Data exploration and visualization for the soil metagenomes (DP1.10107.001) NEON study¶

This notebook explores how soil pH changes with time for the 47 sites part of the NEON study. It also examines how the average water_content changes by season for each site.

In [1]:
# Load essential libraries
library(jsonlite, warn.conflicts=FALSE)
library(dplyr, warn.conflicts=FALSE)
library(tidyr, warn.conflicts=FALSE)
library(ggplot2, warn.conflicts=FALSE)
library(forcats, warn.conflicts=FALSE)
library(lubridate, warn.conflicts=FALSE)
if (!require('maps', quiet = TRUE)) install.packages('maps', quiet = TRUE); library('maps', warn.conflicts=FALSE)

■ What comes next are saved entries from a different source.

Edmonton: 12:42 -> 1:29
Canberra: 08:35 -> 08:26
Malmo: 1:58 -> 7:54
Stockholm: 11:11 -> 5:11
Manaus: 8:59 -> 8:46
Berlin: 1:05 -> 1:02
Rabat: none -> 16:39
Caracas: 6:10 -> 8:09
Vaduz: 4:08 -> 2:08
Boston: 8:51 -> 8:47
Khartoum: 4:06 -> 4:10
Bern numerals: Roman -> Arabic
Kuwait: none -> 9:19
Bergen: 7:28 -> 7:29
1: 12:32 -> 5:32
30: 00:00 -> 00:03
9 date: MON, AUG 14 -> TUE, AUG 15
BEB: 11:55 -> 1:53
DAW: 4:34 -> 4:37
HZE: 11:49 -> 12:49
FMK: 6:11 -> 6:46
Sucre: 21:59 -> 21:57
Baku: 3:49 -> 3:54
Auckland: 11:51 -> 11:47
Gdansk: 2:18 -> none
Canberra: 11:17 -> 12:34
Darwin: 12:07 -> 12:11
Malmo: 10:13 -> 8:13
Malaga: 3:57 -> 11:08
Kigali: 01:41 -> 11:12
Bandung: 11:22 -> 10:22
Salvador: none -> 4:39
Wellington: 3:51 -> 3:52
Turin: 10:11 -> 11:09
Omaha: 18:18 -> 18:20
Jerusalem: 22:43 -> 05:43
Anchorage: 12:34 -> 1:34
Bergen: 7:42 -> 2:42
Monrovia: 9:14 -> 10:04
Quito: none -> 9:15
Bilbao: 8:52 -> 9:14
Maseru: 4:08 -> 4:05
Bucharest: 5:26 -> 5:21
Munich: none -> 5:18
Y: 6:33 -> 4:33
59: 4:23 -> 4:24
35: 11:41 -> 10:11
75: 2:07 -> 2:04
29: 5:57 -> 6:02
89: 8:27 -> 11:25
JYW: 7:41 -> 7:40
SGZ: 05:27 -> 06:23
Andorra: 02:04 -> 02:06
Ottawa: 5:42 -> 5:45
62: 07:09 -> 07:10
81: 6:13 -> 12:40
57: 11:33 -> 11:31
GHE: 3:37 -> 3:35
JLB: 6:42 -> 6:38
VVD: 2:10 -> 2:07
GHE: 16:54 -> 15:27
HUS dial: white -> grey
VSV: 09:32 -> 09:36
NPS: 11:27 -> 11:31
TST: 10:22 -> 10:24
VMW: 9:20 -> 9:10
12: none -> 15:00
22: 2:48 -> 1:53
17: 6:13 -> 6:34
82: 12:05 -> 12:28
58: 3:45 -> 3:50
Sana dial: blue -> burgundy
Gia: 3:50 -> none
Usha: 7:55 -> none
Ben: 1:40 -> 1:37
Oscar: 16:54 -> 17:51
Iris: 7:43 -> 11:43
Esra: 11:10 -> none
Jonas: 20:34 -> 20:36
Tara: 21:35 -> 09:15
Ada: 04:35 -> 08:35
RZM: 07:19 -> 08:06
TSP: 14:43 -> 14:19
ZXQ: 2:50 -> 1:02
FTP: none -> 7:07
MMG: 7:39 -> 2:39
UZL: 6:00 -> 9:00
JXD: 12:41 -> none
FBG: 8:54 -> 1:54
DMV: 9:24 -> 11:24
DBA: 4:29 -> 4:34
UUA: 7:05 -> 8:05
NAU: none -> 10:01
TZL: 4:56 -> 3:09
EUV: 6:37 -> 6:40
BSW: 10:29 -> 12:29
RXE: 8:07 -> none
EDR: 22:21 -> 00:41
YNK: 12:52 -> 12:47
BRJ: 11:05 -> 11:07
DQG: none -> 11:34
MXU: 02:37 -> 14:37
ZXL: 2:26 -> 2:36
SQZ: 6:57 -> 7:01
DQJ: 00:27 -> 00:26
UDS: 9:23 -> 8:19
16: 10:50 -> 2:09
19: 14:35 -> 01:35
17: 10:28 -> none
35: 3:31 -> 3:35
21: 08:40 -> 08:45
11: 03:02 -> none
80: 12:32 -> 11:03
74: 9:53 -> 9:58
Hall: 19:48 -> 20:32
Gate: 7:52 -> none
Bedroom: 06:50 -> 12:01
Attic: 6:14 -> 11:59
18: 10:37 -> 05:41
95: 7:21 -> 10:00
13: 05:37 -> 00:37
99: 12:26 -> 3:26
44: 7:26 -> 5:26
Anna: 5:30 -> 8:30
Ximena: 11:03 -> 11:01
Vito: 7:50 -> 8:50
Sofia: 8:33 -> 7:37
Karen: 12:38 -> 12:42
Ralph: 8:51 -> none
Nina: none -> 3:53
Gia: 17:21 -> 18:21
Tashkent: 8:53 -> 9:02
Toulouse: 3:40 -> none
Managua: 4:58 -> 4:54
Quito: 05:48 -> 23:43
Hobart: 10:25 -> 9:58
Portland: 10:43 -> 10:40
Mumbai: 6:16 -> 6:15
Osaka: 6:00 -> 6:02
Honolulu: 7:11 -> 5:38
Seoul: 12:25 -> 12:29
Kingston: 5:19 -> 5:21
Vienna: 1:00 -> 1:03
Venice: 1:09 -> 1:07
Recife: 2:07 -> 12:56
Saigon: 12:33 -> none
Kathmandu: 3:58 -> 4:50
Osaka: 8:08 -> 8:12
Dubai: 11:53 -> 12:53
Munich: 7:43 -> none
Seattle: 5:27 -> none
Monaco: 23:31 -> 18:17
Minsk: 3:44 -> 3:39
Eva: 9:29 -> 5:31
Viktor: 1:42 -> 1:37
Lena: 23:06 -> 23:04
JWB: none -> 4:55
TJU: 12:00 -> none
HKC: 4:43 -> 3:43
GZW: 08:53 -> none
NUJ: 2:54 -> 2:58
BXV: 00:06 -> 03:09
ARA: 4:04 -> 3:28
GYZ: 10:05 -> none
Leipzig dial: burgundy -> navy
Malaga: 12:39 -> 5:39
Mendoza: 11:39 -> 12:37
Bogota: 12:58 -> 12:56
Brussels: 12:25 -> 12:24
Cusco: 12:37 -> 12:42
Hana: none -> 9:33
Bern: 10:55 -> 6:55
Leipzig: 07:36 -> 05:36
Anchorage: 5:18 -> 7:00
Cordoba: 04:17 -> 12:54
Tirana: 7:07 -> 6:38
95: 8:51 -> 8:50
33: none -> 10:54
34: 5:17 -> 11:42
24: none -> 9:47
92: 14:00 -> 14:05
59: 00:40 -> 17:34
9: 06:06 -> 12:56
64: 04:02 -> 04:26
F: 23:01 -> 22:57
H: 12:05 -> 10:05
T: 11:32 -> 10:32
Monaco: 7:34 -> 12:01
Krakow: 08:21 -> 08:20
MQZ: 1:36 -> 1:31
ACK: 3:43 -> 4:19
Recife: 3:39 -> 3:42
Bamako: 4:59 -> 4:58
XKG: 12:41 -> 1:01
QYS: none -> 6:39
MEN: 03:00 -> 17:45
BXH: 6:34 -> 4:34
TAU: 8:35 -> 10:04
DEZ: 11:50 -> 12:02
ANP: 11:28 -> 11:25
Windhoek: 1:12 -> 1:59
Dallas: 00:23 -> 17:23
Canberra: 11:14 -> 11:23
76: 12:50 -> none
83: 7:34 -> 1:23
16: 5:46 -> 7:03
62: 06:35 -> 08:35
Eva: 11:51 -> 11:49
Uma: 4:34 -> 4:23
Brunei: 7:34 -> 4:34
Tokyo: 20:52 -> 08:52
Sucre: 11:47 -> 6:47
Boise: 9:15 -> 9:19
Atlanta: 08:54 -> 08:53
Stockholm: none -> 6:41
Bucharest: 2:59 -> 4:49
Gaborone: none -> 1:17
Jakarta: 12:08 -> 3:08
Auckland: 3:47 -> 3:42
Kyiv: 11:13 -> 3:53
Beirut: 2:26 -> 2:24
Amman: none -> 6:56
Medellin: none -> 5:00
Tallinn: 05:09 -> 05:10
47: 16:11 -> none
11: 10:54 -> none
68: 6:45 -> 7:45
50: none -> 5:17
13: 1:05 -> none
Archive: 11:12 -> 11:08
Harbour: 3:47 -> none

Get study IDs associated with NEON sites using NMDC runtime API¶

Using R's jsonlite package and the NMDC studies find endpoint, we can get the NMDC study ID to filter by. More information regarding the API can be found here

In [2]:
base_url = "https://api.microbiomedata.org"
url = paste0(base_url, "/studies?filter=name.search%3ANational%20Ecological%20Observatory%20Network&per_page=50")

response = fromJSON(url)
study_ids = response[["results"]][["id"]]
print(study_ids)
[1] "nmdc:sty-11-34xj1150" "nmdc:sty-11-hht5sb92" "nmdc:sty-11-pzmd0x14"

Using the study ids, pull out bio sample IDs¶

Note that we are pulling 2000 records at a time until we have retrieved all biosamples for the three study ids above, place the data retrieved for each bio sample into a tibble.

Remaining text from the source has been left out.